Yoga helps by encouraging relaxation. Slow movements and controlled breathing calm the nervous system and shift the body into a state that supports rest and recovery. Over time, this can improve both sleep quality and sleep consistency.

Calming the Mind and Body

Many people struggle with sleep because their mind doesn’t switch off. Thoughts about work, responsibilities or worries keep looping, even when the body feels exhausted.

Gentle yoga encourages mental stillness. By focusing on breath and slow movement, attention shifts away from racing thoughts. At the same time, muscles begin to release tension held throughout the day, allowing the body to soften and relax.

Reducing Stress Before Bed

Stress hormones play a major role in sleep patterns. When stress levels remain high at night, the body stays alert instead of resting.

Practicing calming yoga in the evening may help lower stress responses and signal to the body that it’s time to slow down. This transition is essential for falling asleep more easily and staying asleep longer.

The Best Yoga Poses for Sleep

You don’t need to practice for long to feel the benefits. Even 10 to 15 minutes before bed can make a difference. These poses can be done individually or as a short sequence.

Hold each pose for three to five minutes, breathing slowly and comfortably. The goal is relaxation, not stretching deeply.

1. Supported Child’s Pose

This gentle forward fold is deeply calming and helps release tension in the hips, lower back and shoulders.

How to do it:

  • Start on your hands and knees
  • Widen your knees and bring your hips back toward your heels
  • Place a pillow or cushion between your legs
  • Rest your torso and head on the support
  • Breathe slowly and deeply

Remain in the pose for three to five minutes, allowing your body to feel fully supported.

2. Supported Goddess Pose (Reclined Butterfly)

This restorative pose encourages the body to settle into the floor, releasing tension built up during the day.

How to do it:

  • Sit on the floor with your legs extended
  • Bring the soles of your feet together and let your knees open
  • Place pillows or cushions under both knees for support
  • Slowly recline onto your back
  • Rest your arms by your sides or on your belly

Stay here for three to five minutes, focusing on slow, steady breathing.

3. Legs Up the Wall

This gentle inversion helps improve circulation and calm the nervous system before sleep.

How to do it:

  • Sit close to a wall
  • Lie down and swing your legs up the wall
  • Keep a slight bend in the knees if needed
  • Place a pillow under your hips for comfort

Hold the pose for three to five minutes. If your legs feel uncomfortable, gently bend your knees and relax.

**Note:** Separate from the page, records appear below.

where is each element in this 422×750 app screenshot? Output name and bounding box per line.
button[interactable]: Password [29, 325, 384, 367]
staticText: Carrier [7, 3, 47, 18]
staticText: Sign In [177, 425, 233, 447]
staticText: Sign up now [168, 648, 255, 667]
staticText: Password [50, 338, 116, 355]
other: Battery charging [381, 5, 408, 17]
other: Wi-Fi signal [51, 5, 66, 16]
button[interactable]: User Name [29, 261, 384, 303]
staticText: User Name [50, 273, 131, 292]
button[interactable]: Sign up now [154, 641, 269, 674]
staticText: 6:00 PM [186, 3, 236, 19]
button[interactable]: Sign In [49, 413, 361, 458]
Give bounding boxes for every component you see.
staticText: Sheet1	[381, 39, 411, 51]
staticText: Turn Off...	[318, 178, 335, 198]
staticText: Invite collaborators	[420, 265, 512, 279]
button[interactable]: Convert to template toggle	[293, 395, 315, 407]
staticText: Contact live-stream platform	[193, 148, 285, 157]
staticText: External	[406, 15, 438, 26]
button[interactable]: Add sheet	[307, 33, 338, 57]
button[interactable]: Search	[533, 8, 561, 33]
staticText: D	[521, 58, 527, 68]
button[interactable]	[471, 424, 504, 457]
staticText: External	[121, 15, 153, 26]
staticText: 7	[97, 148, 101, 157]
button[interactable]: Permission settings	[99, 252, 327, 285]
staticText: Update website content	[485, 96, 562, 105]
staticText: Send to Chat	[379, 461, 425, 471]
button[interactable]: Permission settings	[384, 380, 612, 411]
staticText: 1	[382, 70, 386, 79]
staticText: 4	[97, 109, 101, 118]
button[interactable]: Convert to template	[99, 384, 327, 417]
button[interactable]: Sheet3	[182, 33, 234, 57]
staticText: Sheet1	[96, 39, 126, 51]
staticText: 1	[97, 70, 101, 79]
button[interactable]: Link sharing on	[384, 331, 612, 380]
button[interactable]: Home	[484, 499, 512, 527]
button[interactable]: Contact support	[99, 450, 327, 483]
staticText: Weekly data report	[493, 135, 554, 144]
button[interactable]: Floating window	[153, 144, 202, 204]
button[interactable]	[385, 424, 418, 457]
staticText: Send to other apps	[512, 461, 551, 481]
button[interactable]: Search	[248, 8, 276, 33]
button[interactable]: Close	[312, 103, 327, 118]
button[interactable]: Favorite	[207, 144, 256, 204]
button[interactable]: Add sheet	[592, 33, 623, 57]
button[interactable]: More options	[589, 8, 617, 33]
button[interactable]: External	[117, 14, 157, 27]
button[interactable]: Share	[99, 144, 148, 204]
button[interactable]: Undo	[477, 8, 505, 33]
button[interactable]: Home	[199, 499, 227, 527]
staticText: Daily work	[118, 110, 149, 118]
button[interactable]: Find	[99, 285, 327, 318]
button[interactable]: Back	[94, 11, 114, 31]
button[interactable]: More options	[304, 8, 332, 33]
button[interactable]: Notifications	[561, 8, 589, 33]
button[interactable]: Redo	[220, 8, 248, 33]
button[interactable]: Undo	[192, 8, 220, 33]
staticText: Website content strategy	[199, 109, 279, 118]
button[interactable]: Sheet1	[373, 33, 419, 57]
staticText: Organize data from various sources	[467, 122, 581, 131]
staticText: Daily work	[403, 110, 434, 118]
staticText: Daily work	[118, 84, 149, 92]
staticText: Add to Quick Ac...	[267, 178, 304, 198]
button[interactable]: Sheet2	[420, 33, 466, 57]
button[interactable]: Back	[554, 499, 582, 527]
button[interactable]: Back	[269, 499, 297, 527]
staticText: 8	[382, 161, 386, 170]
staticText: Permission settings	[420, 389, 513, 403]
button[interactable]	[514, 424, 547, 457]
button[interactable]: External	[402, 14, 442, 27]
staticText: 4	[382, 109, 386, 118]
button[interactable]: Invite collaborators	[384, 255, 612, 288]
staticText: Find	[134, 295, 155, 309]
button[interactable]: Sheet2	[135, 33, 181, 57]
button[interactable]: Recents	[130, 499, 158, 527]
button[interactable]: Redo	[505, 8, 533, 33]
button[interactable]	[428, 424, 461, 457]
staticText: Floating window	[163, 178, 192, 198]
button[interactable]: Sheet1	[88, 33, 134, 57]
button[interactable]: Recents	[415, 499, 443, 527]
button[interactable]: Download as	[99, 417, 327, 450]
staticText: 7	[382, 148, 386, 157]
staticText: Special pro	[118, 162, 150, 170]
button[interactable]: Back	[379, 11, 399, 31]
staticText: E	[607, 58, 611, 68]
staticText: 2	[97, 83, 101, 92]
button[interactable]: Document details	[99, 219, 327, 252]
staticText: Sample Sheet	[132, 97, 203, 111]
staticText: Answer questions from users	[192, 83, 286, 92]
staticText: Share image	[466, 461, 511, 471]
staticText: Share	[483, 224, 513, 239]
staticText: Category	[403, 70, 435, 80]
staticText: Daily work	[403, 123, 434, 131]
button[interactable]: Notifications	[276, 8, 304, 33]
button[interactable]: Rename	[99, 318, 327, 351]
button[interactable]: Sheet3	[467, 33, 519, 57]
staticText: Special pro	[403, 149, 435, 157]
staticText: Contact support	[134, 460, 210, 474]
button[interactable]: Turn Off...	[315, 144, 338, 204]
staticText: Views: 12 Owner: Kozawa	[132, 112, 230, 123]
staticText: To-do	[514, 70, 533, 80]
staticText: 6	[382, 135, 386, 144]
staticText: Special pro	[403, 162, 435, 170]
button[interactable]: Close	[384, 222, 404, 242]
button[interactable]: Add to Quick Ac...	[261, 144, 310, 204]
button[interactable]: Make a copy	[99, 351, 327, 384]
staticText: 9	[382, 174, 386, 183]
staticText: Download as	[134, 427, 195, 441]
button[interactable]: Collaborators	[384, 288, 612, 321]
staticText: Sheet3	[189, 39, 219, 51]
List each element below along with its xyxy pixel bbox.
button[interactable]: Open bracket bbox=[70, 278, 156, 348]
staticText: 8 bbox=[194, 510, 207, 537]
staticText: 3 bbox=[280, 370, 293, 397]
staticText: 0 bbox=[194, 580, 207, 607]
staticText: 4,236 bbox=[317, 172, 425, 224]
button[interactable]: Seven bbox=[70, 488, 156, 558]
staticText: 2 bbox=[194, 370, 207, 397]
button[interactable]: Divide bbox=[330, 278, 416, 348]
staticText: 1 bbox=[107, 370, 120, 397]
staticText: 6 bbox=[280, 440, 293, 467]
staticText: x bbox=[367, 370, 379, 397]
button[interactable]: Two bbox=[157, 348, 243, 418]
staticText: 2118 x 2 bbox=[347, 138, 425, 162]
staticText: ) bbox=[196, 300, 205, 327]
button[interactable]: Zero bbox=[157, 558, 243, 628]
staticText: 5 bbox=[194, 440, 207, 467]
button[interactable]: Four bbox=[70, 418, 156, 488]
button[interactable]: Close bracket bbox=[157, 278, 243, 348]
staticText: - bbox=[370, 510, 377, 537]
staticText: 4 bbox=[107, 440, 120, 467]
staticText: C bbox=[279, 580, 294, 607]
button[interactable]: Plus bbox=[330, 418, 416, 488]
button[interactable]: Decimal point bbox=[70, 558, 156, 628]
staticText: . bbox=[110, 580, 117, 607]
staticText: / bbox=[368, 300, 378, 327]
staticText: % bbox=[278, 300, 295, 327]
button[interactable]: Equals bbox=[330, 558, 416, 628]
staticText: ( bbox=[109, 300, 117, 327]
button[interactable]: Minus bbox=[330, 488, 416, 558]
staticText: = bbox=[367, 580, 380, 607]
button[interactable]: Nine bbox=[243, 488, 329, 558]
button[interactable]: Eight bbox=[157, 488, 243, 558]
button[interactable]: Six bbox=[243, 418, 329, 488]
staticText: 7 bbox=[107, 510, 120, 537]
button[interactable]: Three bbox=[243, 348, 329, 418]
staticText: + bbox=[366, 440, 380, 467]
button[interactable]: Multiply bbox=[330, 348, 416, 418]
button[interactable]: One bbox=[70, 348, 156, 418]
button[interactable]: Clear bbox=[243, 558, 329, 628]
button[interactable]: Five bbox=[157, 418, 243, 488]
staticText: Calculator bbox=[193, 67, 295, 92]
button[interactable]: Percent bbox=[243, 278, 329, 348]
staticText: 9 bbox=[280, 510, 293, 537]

Other Relaxing Yoga Poses for Sleep

If you want additional options, these beginner-friendly poses may also help release tension before bed:

  • Cat–Cow Pose
  • Forward Fold
  • Bridge Pose
  • Happy Baby Pose
  • Seated Twist
  • Butterfly Pose

Move slowly and avoid forcing your body into deep stretches late at night.

Which Types of Yoga Are Best Before Bed?

Not all yoga styles are suitable for nighttime practice. Faster-paced classes may increase heart rate and alertness, which can interfere with sleep.

For better rest, slower and more restorative styles are recommended:

  • Restorative Yoga
  • Yin Yoga
  • Yoga Nidra

Making Yoga Part of Your Night Routine

Consistency matters more than intensity. Practicing gentle yoga regularly, even for a short time, can help train your body to recognize bedtime cues.

Try dimming the lights, putting your phone away and practicing yoga in a quiet space. Over time, your body may begin to associate these movements with rest and sleep.

The Bottom Line

If falling asleep feels like a nightly struggle, gentle yoga may help. You don’t need medication or complicated routines. Just a few slow poses and mindful breathing before bed can:

  • Calm a racing mind
  • Reduce stress
  • Support deeper, more restful sleep

With regular practice, these simple poses can become a natural and effective part of your nighttime routine.